# Instructions to follow
Please find the line that holds "I used to hear" below and reproduce it, along with every line after it through the end, exactly and without pictures.

# Data to use
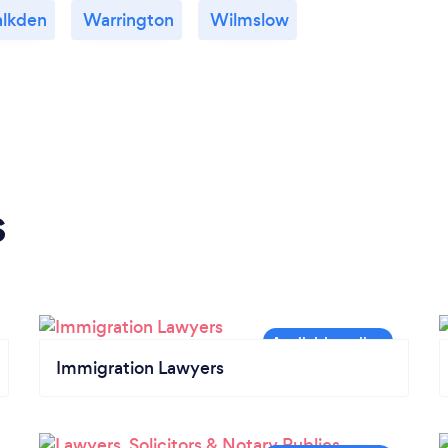
lkden
Warrington
Wilmslow
s
Immigration Lawyers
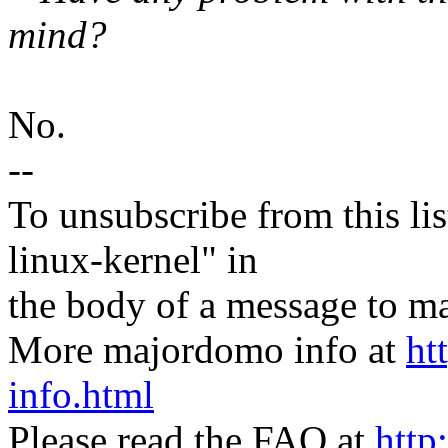
mind?
No.
--
To unsubscribe from this lis
linux-kernel" in
the body of a message t
More majordomo info at
ht
info.html
Please read the FAQ at
http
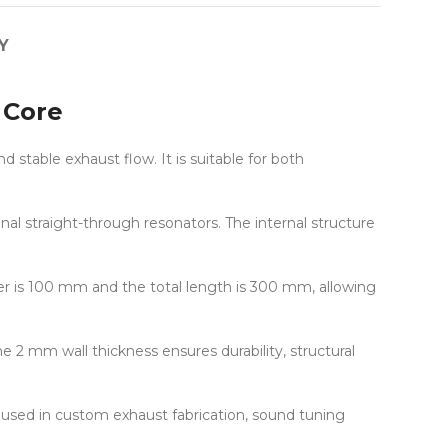
Y
 Core
table exhaust flow. It is suitable for both
l straight-through resonators. The internal structure
r is 100 mm and the total length is 300 mm, allowing
e 2 mm wall thickness ensures durability, structural
y used in custom exhaust fabrication, sound tuning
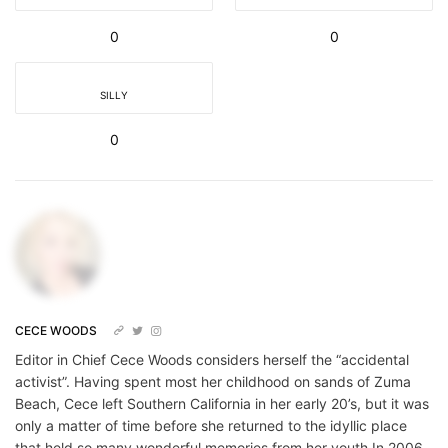
0
0
SILLY
0
CECE WOODS
Editor in Chief Cece Woods considers herself the “accidental
activist”. Having spent most her childhood on sands of Zuma
Beach, Cece left Southern California in her early 20’s, but it was
only a matter of time before she returned to the idyllic place
that held so many wonderful memories from her youth.In 2006,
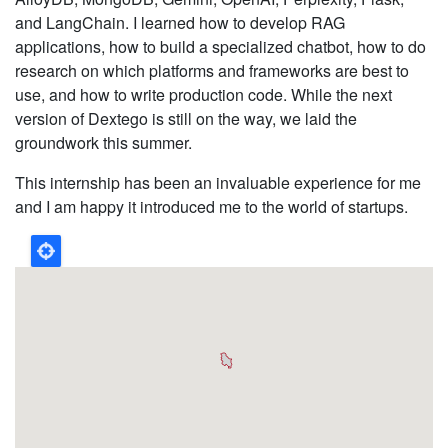
and LangChain. I learned how to develop RAG
applications, how to build a specialized chatbot, how to do
research on which platforms and frameworks are best to
use, and how to write production code. While the next
version of Dextego is still on the way, we laid the
groundwork this summer.
This internship has been an invaluable experience for me
and I am happy it introduced me to the world of startups.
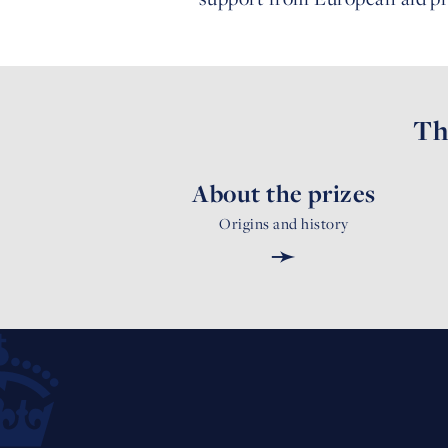
Th
About the prizes
Origins and history
➛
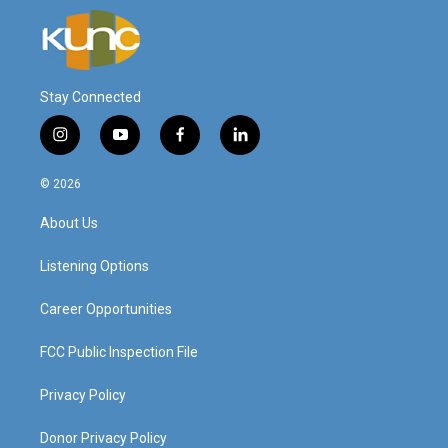
Stay Connected
i
y
f
l
n
o
a
i
s
u
c
n
© 2026
t
t
e
k
a
u
b
e
About Us
g
b
o
d
r
e
o
i
a
k
n
Listening Options
m
Career Opportunities
FCC Public Inspection File
Privacy Policy
Donor Privacy Policy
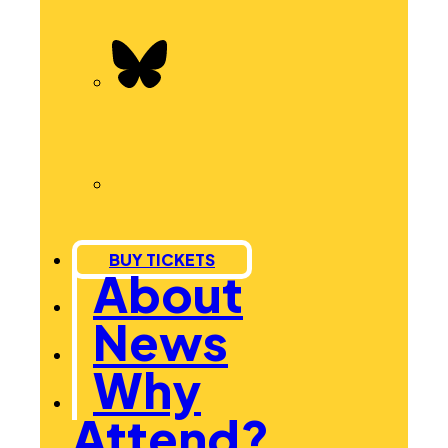
BUY TICKETS
About
News
Why
Attend?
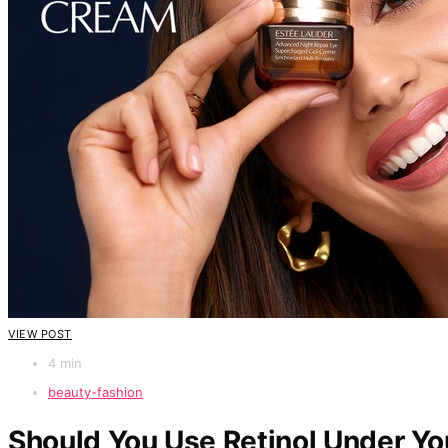
VIEW POST
4 min
beauty-fashion
Should You Use Retinol Under Yo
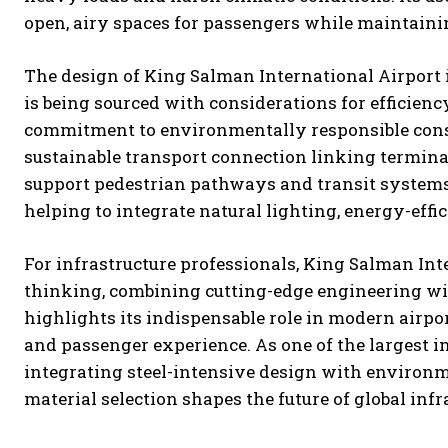
open, airy spaces for passengers while maintaining
The design of King Salman International Airport i
is being sourced with considerations for efficiency
commitment to environmentally responsible constr
sustainable transport connection linking terminal
support pedestrian pathways and transit systems. L
helping to integrate natural lighting, energy-eff
For infrastructure professionals, King Salman Int
thinking, combining cutting-edge engineering with
highlights its indispensable role in modern airpo
and passenger experience. As one of the largest in
integrating steel-intensive design with environ
material selection shapes the future of global infr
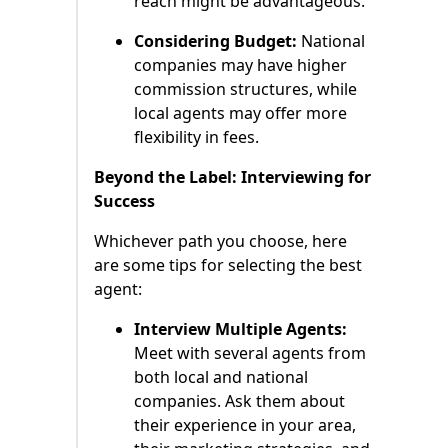
reach might be advantageous.
Considering Budget:
National
companies may have higher
commission structures, while
local agents may offer more
flexibility in fees.
Beyond the Label: Interviewing for
Success
Whichever path you choose, here
are some tips for selecting the best
agent:
Interview Multiple Agents:
Meet with several agents from
both local and national
companies. Ask them about
their experience in your area,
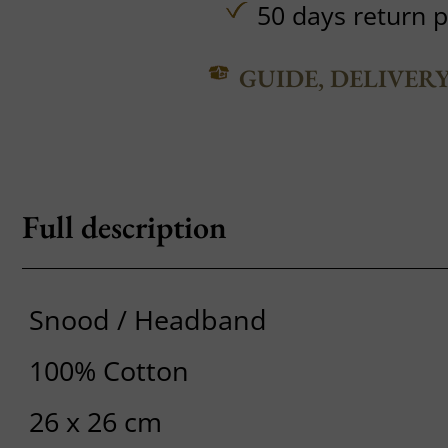
50 days return p
GUIDE, DELIVER
Full description
Snood / Headband
100% Cotton
26 x 26 cm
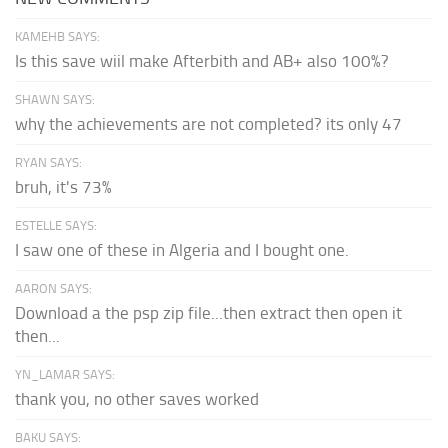
KAMEHB SAYS:
Is this save wiil make Afterbith and AB+ also 100%?
SHAWN SAYS:
why the achievements are not completed? its only 47
RYAN SAYS:
bruh, it's 73%
ESTELLE SAYS:
I saw one of these in Algeria and I bought one.
AARON SAYS:
Download a the psp zip file...then extract then open it
then...
YN_LAMAR SAYS:
thank you, no other saves worked
BAKU SAYS:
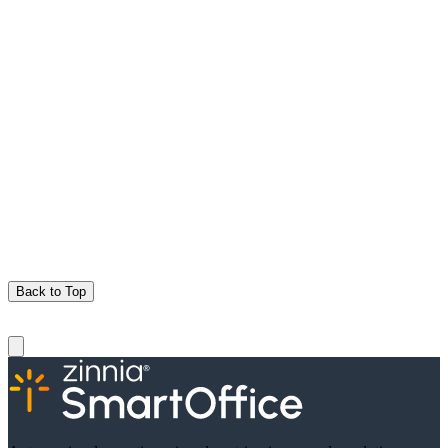
Back to Top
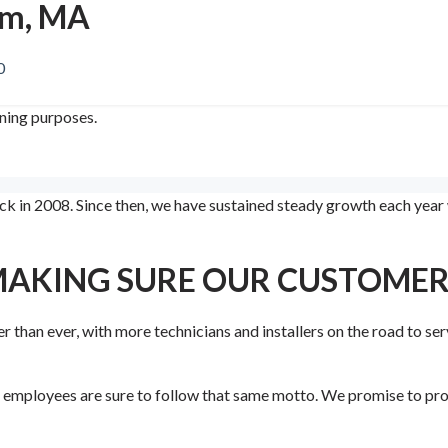
am, MA
0
ining purposes.
 in 2008. Since then, we have sustained steady growth each year w
MAKING SURE OUR CUSTOMERS
r than ever, with more technicians and installers on the road to ser
r employees are sure to follow that same motto. We promise to prov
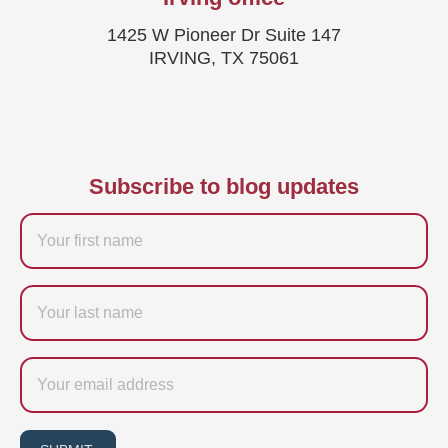
1425 W Pioneer Dr Suite 147
IRVING, TX 75061
Subscribe to blog updates
Firstname
Last
name
Email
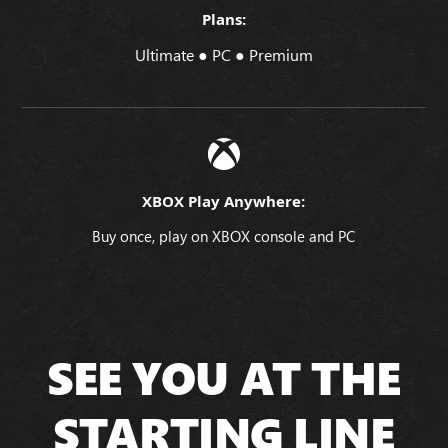
Plans:
Ultimate ● PC ● Premium
XBOX Play Anywhere:
Buy once, play on XBOX console and PC
SEE YOU AT THE
STARTING LINE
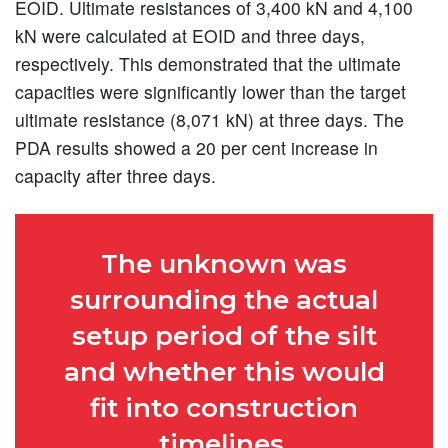
EOID. Ultimate resistances of 3,400 kN and 4,100
kN were calculated at EOID and three days,
respectively. This demonstrated that the ultimate
capacities were significantly lower than the target
ultimate resistance (8,071 kN) at three days. The
PDA results showed a 20 per cent increase in
capacity after three days.
The unknown was
surrounding the actual
setup period of the silt
and whether this would
fit into construction
timelines.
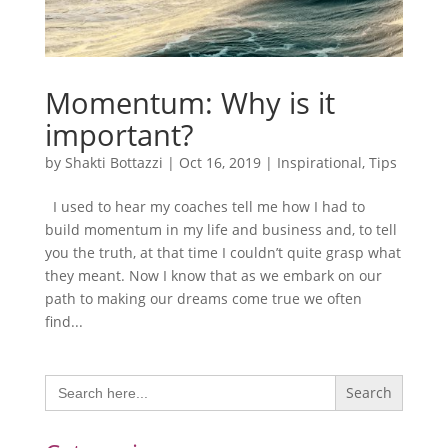
Momentum: Why is it
important?
by
Shakti Bottazzi
|
Oct 16, 2019
|
Inspirational
,
Tips
I used to hear my coaches tell me how I had to
build momentum in my life and business and, to tell
you the truth, at that time I couldn’t quite grasp what
they meant. Now I know that as we embark on our
path to making our dreams come true we often
find...
Search
for:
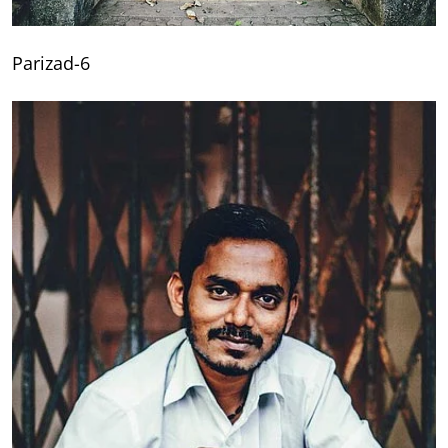
Parizad-6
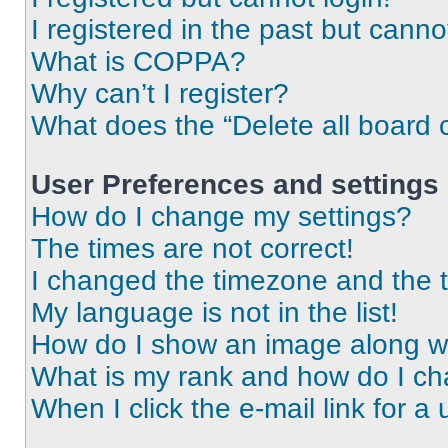
I registered in the past but cann
What is COPPA?
Why can’t I register?
What does the “Delete all board 
User Preferences and settings
How do I change my settings?
The times are not correct!
I changed the timezone and the ti
My language is not in the list!
How do I show an image along 
What is my rank and how do I ch
When I click the e-mail link for a 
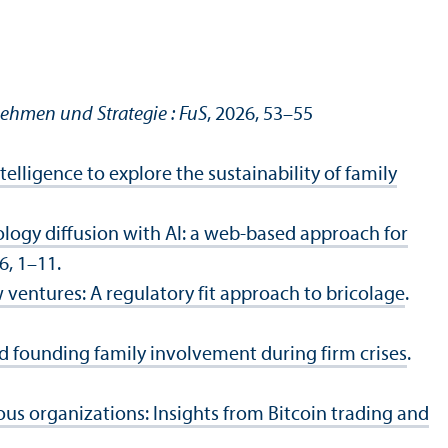
nehmen und Strategie : FuS
, 2026, 53–55
ntelligence to explore the sustainability of family
ogy diffusion with AI: a web-based approach for
 6, 1–11.
ventures: A regulatory fit approach to bricolage
.
nd founding family involvement during firm crises
.
us organizations: Insights from Bitcoin trading and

# Solution for this problem
I used to hear my coaches tell me how I had to
build momentum in my life and business and, to tell
you the truth, at that time I couldn’t quite grasp what
they meant. Now I know that as we embark on our
path to making our dreams come true we often
find...
Search
for:
Parizad-6
I registered in the past but cann
What is COPPA?
Why can’t I register?
What does the “Delete all board 
User Preferences and settings
How do I change my settings?
The times are not correct!
I changed the timezone and the ti
My language is not in the list!
How do I show an image along 
What is my rank and how do I ch
When I click the e-mail link for a 
nehmen und Strategie : FuS
, 2026, 53–55
ntelligence to explore the sustainability of family
ogy diffusion with AI: a web-based approach for
 6, 1–11.
ventures: A regulatory fit approach to bricolage
.
nd founding family involvement during firm crises
.
us organizations: Insights from Bitcoin trading and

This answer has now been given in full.